I don't think there's any real problem with ATAPI CD-ROM drives, but I'd
definitely go SCSI for a burner.

My own system consists of two EIDE UDMA drives and a 24x ATAPI CDROM, and
a NCR 53C810 SCSI controller with an old 2G drive, 4x CDROM and 2x CD
burner. I boot from EIDE for both 98 and Linux.

Here's some numbers in case anyone is interested.

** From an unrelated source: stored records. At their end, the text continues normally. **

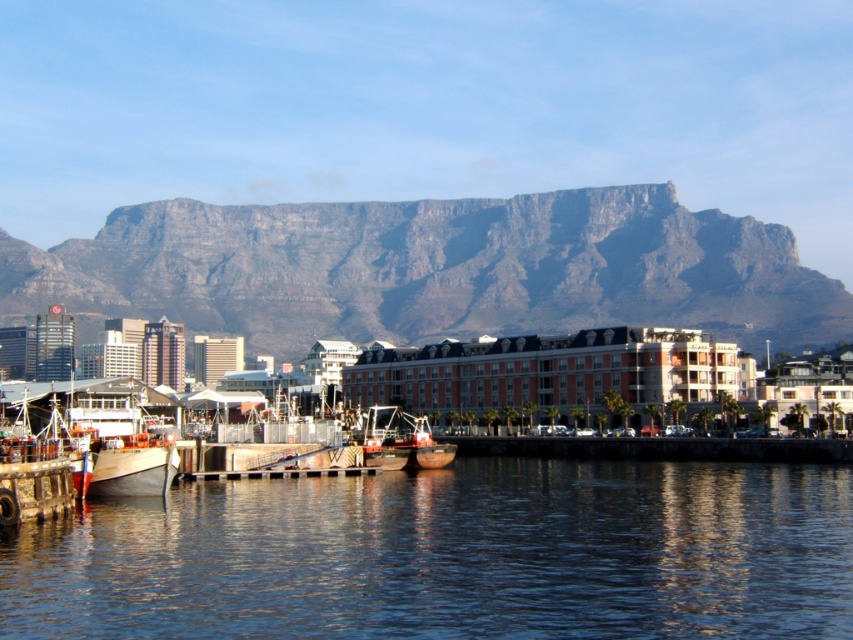 Question: Is blue water at lower center below gray rocky mountain at upper center?

Choices:
 (A) yes
 (B) no

Answer: (A)

Question: Which point is farther to the camera?

Choices:
 (A) (241, 520)
 (B) (775, 310)

Answer: (B)

Question: Is blue water at lower center closer to the viewer compared to metallic gray boat at lower left?

Choices:
 (A) yes
 (B) no

Answer: (A)

Question: Is blue water at lower center smaller than metallic gray boat at lower left?

Choices:
 (A) no
 (B) yes

Answer: (A)

Question: Which object is closer to the camera taking this photo?

Choices:
 (A) metallic polished boat at center
 (B) metallic gray boat at lower left

Answer: (B)

Question: Based on their relative distances, which object is nearer to the metallic polished boat at center?

Choices:
 (A) metallic gray boat at lower left
 (B) gray rocky mountain at upper center

Answer: (A) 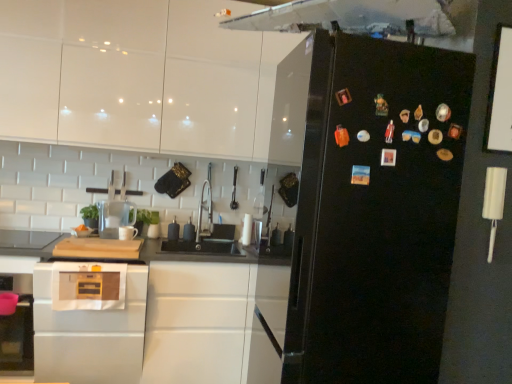 Question: From the image's perspective, is black glossy refrigerator at right below satin silver oven at lower left?

Choices:
 (A) yes
 (B) no

Answer: (B)

Question: Is black glossy refrigerator at right smaller than satin silver oven at lower left?

Choices:
 (A) yes
 (B) no

Answer: (B)

Question: Does black glossy refrigerator at right have a larger size compared to satin silver oven at lower left?

Choices:
 (A) yes
 (B) no

Answer: (A)

Question: Can you confirm if black glossy refrigerator at right is taller than satin silver oven at lower left?

Choices:
 (A) yes
 (B) no

Answer: (A)

Question: Does black glossy refrigerator at right appear on the left side of satin silver oven at lower left?

Choices:
 (A) no
 (B) yes

Answer: (A)

Question: From the image's perspective, relative to white glossy cabinets at upper center, which ranks as the 1th cabinetry in top-to-bottom order, is black glossy refrigerator at right above or below?

Choices:
 (A) above
 (B) below

Answer: (B)

Question: From their relative heights in the image, would you say black glossy refrigerator at right is taller or shorter than white glossy cabinets at upper center, which ranks as the 1th cabinetry in top-to-bottom order?

Choices:
 (A) tall
 (B) short

Answer: (A)

Question: Is black glossy refrigerator at right inside or outside of white glossy cabinets at upper center, marked as the second cabinetry in a bottom-to-top arrangement?

Choices:
 (A) outside
 (B) inside

Answer: (A)

Question: Visually, is black glossy refrigerator at right positioned to the left or to the right of white glossy cabinets at upper center, marked as the second cabinetry in a bottom-to-top arrangement?

Choices:
 (A) left
 (B) right

Answer: (B)

Question: From a real-world perspective, is white glossy cabinet at lower left, the second cabinetry viewed from the top, positioned above or below black glossy refrigerator at right?

Choices:
 (A) below
 (B) above

Answer: (A)

Question: Considering the positions of white glossy cabinet at lower left, the second cabinetry viewed from the top, and black glossy refrigerator at right in the image, is white glossy cabinet at lower left, the second cabinetry viewed from the top, wider or thinner than black glossy refrigerator at right?

Choices:
 (A) thin
 (B) wide

Answer: (A)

Auggy is a P225 MMX
(75x3) on a TX97 w/128MB of SDRAM, kernel 2.0.35, no swap configured,
XFree w/Netscape and a bunch of nxterms open, and me tapping away in a
couple of ssh sessions. /u is an almost fresh ext2 filesystem on hdc1.

---
root@auggy:/home/tom# ./bonnie -d /u/tmp -s 256 -m auggy
File '/u/tmp/bonnie.689', size: 268435456
Writing with putc()...done
Rewriting...done
Writing intelligently...done
Reading with getc()...done
Reading intelligently...done
Seeker 1...Seeker 3...Seeker 2...start 'em...done...done...done...
              -------Sequential Output-------- ---Sequential Input-- --Random--
              -Per Char- --Block--- -Rewrite-- -Per Char- --Block--- --Seeks---
Machine    MB K/sec %CPU K/sec %CPU K/sec %CPU K/sec %CPU K/sec %CPU  /sec %CPU
auggy     256  2693 93.8  9315 48.0  3725 33.8  3003 95.7 11319 36.1  62.8  1.9
root@auggy:/home/tom# hdparm -it /dev/hdc

Model=QUANTUM FIREBALL EL7.6A, FwRev=A08.1100, SerialNo=34781633 Config={ HardSect NotMFM HdSw>15uSec Fixed DTR>10Mbs } RawCHS=15907/15/63, TrkSize=32256, SectSize=21298, ECCbytes=4 BuffType=3(DualPortCache), BuffSize=418kB, MaxMultSect=16, MultSect=8 DblWordIO=no, maxPIO=2(fast), DMA=yes, maxDMA=2(fast) CurCHS=15907/15/63, CurSects=15032115, LBA=yes, LBAsects=15032115 tDMA={min:120,rec:120}, DMA modes: sword0 sword1 sword2 mword0 mword1 mword2 IORDY=on/off, tPIO={min:120,w/IORDY:120}, PIO modes: mode3 mode4

Timing buffered disk reads: 32 MB in 2.86 seconds =11.19 MB/sec

---

The best SCSI drives are roughly twice that transfer rate, but 11MB/s is fast enough for my jobs.

Tom

--
Tom Klok                                              


Systems Administration Paralynx Network Operations Opinions expressed are personal; I do not speak for my employers.